*** Opening EXERCISE INPUT ***
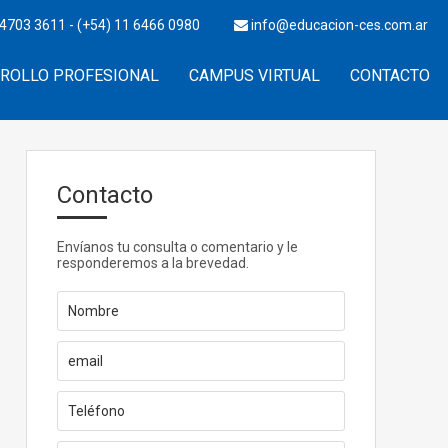
4703 3611 - (+54) 11 6466 0980
info@educacion-ces.com.ar
ROLLO PROFESIONAL
CAMPUS VIRTUAL
CONTACTO
Contacto
Envíanos tu consulta o comentario y le
responderemos a la brevedad.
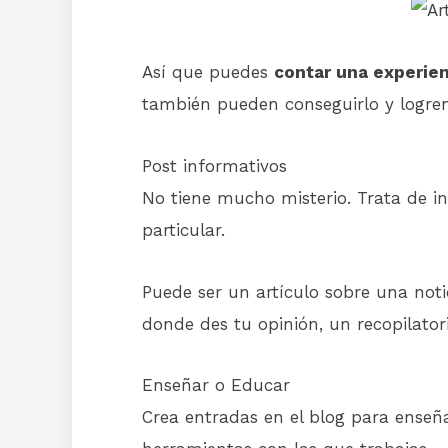
Así que puedes
contar una experien
también pueden conseguirlo y logren 
Post informativos
No tiene mucho misterio. Trata de i
particular.
Puede ser un artículo sobre una noti
donde des tu opinión, un recopilator
Enseñar o Educar
Crea entradas en el blog para enseña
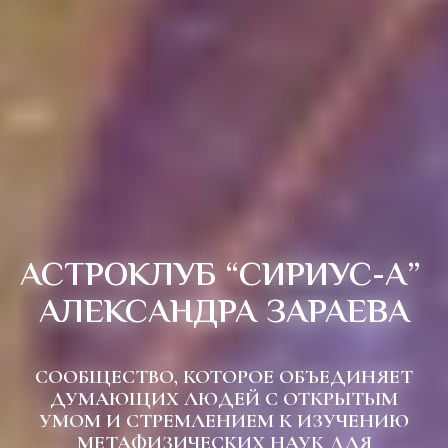
АСТРОКЛУБ “СИРИУС-А”
АЛЕКСАНДРА ЗАРАЕВА
СООБЩЕСТВО, КОТОРОЕ ОБЪЕДИНЯЕТ
ДУМАЮЩИХ ЛЮДЕЙ С ОТКРЫТЫМ
УМОМ И СТРЕМЛЕНИЕМ К ИЗУЧЕНИЮ
МЕТАФИЗИЧЕСКИХ НАУК ДЛЯ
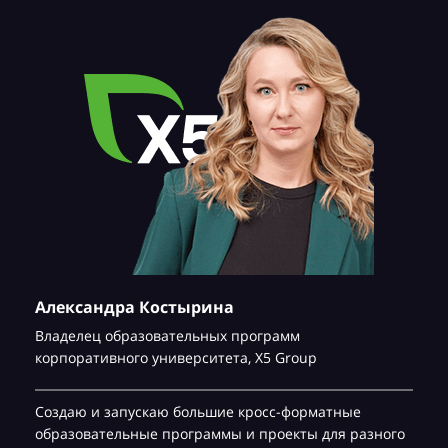
Александра Костырина
Владелец образовательных программ
корпоративного университета,
Х5 Group
Создаю и запускаю большие кросс-форматные
образовательные программы и проекты для разного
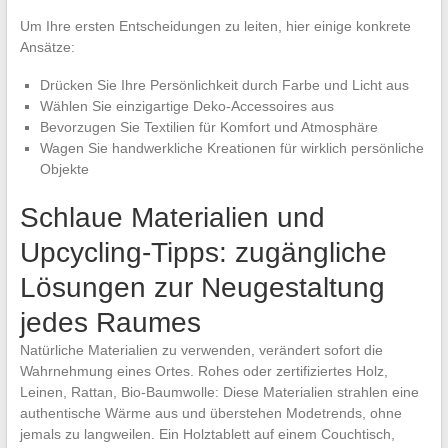
Um Ihre ersten Entscheidungen zu leiten, hier einige konkrete
Ansätze:
Drücken Sie Ihre Persönlichkeit durch Farbe und Licht aus
Wählen Sie einzigartige Deko-Accessoires aus
Bevorzugen Sie Textilien für Komfort und Atmosphäre
Wagen Sie handwerkliche Kreationen für wirklich persönliche
Objekte
Schlaue Materialien und
Upcycling-Tipps: zugängliche
Lösungen zur Neugestaltung
jedes Raumes
Natürliche Materialien zu verwenden, verändert sofort die
Wahrnehmung eines Ortes. Rohes oder zertifiziertes Holz,
Leinen, Rattan, Bio-Baumwolle: Diese Materialien strahlen eine
authentische Wärme aus und überstehen Modetrends, ohne
jemals zu langweilen. Ein Holztablett auf einem Couchtisch,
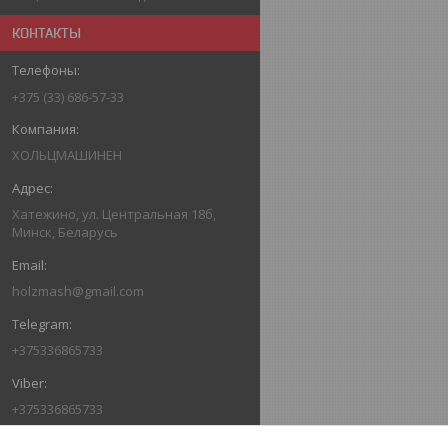
КОНТАКТЫ
+375 (33) 686-57-33
ХОЛЬЦМАШИНЕН
Хатежино, ул. Центральная 18б,
Минск, Беларусь
holzmash@gmail.com
+375336865733
+375336865733
ОТЗЫВЫ О КОМПАНИИ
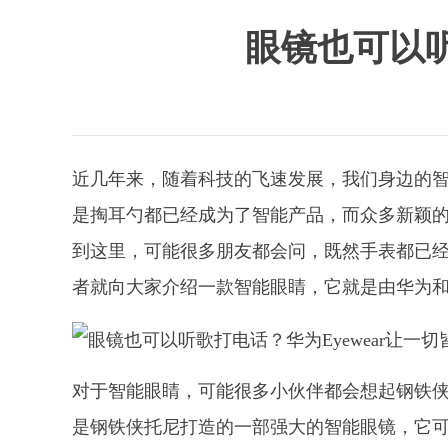
眼镜也可以听
近几年来，随着科技的飞速发展，我们身边的
是掏耳勺都已经成为了智能产品，而众多新颖
到这里，可能很多朋友都会问，既然手表都已
者就向大家介绍一款智能眼睛，它就是由华为和GENT
对于智能眼睛，可能很多小伙伴都会想起钢铁侠送给
是钢铁侠托尼打造的一部强大的智能眼镜，它可以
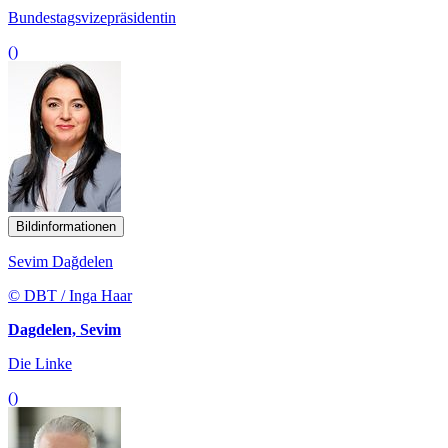
Bundestagsvizepräsidentin
()
Bildinformationen
Sevim Dağdelen
© DBT / Inga Haar
Dagdelen, Sevim
Die Linke
()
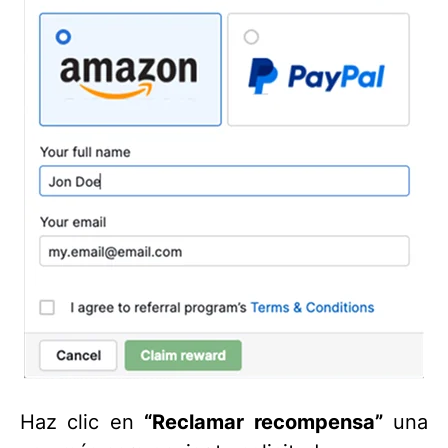
Haz clic en
“Reclamar recompensa”
una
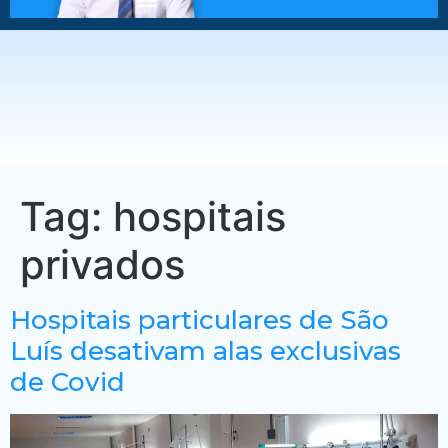
Tag:
hospitais
privados
Hospitais particulares de São
Luís desativam alas exclusivas
de Covid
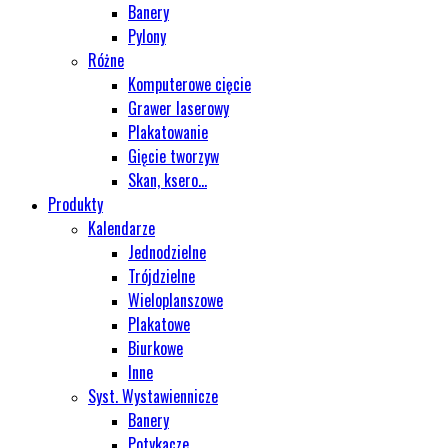
Banery
Pylony
Różne
Komputerowe cięcie
Grawer laserowy
Plakatowanie
Gięcie tworzyw
Skan, ksero...
Produkty
Kalendarze
Jednodzielne
Trójdzielne
Wieloplanszowe
Plakatowe
Biurkowe
Inne
Syst. Wystawiennicze
Banery
Potykacze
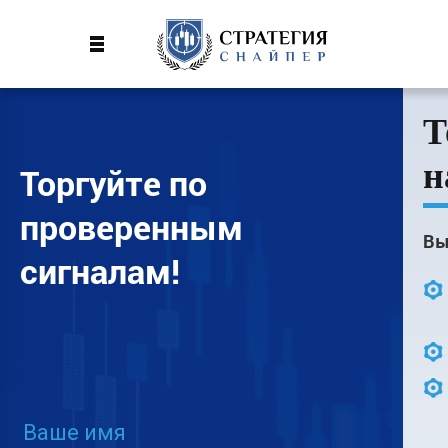
Т
н
Торгуйте по
проверенным
Вы
сигналам!
Ваше имя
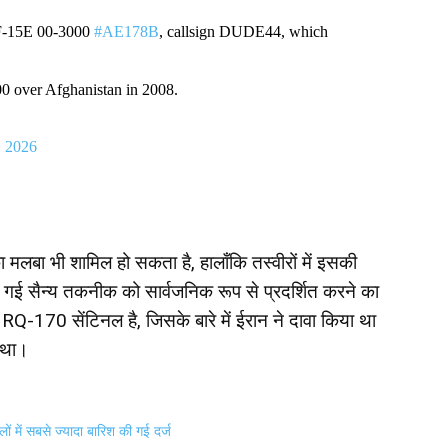
-15E 00-3000
#AE178B
, callsign DUDE44, which
 over Afghanistan in 2008.
, 2026
 का मलबा भी शामिल हो सकता है, हालाँकि तस्वीरों में इसकी
ली गई सैन्य तकनीक को सार्वजनिक रूप से प्रदर्शित करने का
-170 सेंटिनल है, जिसके बारे में ईरान ने दावा किया था
ा था।
ालों में सबसे ज्यादा बारिश की गई दर्ज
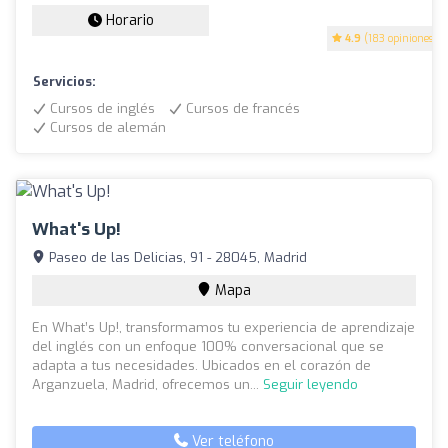
Horario
4.9
(183 opiniones)
Servicios:
Cursos de inglés
Cursos de francés
Cursos de alemán
What's Up!
Paseo de las Delicias, 91 - 28045, Madrid
Mapa
En What’s Up!, transformamos tu experiencia de aprendizaje
del inglés con un enfoque 100% conversacional que se
adapta a tus necesidades. Ubicados en el corazón de
Arganzuela, Madrid, ofrecemos un...
Seguir leyendo
Ver teléfono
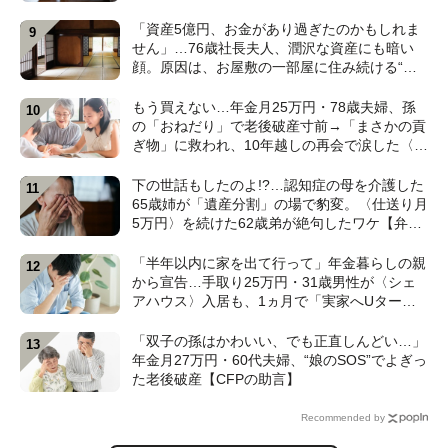
言〉【元介護施設職員のFPが解説】
「資産5億円、お金があり過ぎたのかもしれま
せん」…76歳社長夫人、潤沢な資産にも暗い
顔。原因は、お屋敷の一部屋に住み続ける“跡
取り息子”【CFPが解説】
もう買えない…年金月25万円・78歳夫婦、孫
の「おねだり」で老後破産寸前→「まさかの貢
ぎ物」に救われ、10年越しの再会で涙した〈孫
のひと言〉【CFPが解説】
下の世話もしたのよ!?…認知症の母を介護した
65歳姉が「遺産分割」の場で豹変。〈仕送り月
5万円〉を続けた62歳弟が絶句したワケ【弁護
士が解説】
「半年以内に家を出て行って」年金暮らしの親
から宣告…手取り25万円・31歳男性が〈シェ
アハウス〉入居も、1ヵ月で「実家へUター
ン」したワケ【CFPが解説】
「双子の孫はかわいい、でも正直しんどい…」
年金月27万円・60代夫婦、“娘のSOS”でよぎっ
た老後破産【CFPの助言】
Recommended by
*** Closing EXERCISE INPUT ***
TASK ITEM →
Please write out, exactly as they appear, the lines from the one containing "の「おねだり」で老後破産寸前→「まさかの貢" through the last line of the records above, and nothing more.

ANSWER BOX →
の「おねだり」で老後破産寸前→「まさかの貢
ぎ物」に救われ、10年越しの再会で涙した〈孫
のひと言〉【CFPが解説】
下の世話もしたのよ!?…認知症の母を介護した
65歳姉が「遺産分割」の場で豹変。〈仕送り月
5万円〉を続けた62歳弟が絶句したワケ【弁護
士が解説】
「半年以内に家を出て行って」年金暮らしの親
から宣告…手取り25万円・31歳男性が〈シェ
アハウス〉入居も、1ヵ月で「実家へUター
ン」したワケ【CFPが解説】
「双子の孫はかわいい、でも正直しんどい…」
年金月27万円・60代夫婦、“娘のSOS”でよぎっ
た老後破産【CFPの助言】
Recommended by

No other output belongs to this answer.